What are the responsibilities and job description for the Sr Advanced Software Engineer - (DevOps, SRE & AI) position at Honeywell?
We are seeking a highly skilled and experienced Senior Site Reliability Engineer (SRE) to join our team. The ideal candidate will have a strong background in DevOps and SRE practices, with at least 5 years of hands-on experience in designing, implementing, and maintaining scalable, reliable, and secure infrastructure for cloud-native applications.
You will report directly to the Sr Software Engineering Manager and work out of our Atlanta, GA location on a hybrid work schedule. For the first 90 days, New Hires must be prepared to work 100% onsite M-F.
KEY RESPONSIBILITIES
- Design, build, and maintain scalable infrastructure on cloud platforms (GCP, AWS, Azure).
- Develop and implement CI/CD pipelines for automated deployment and testing.
- Monitor, troubleshoot, and optimize system performance, reliability, and availability.
- Lead incident response, root cause analysis, and post-mortem reviews.
- Implement and manage infrastructure as code (IaC) using tools such as Terraform, Ansible, or CloudFormation.
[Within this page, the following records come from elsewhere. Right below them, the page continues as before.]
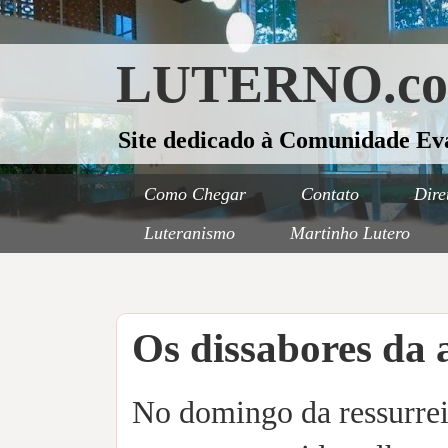
LUTERNO.c
Site dedicado à Comunidade Ev
Como Chegar
Contato
Dire
Luteranismo
Martinho Lutero
Os dissabores da 
No domingo da ressurreiç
- Develop and maintain observability solutions (monitoring, logging, alerting) using tools like Prometheus, Grafana, ELK, Datadog, etc.
- Collaborate with development teams to ensure best practices in application reliability, scalability, and security.
- Automate operational tasks and improve system efficiency through scripting and tooling.
- Mentor and guide junior engineers in SRE and DevOps practices.
- Ensure compliance with security standards and participate in audits.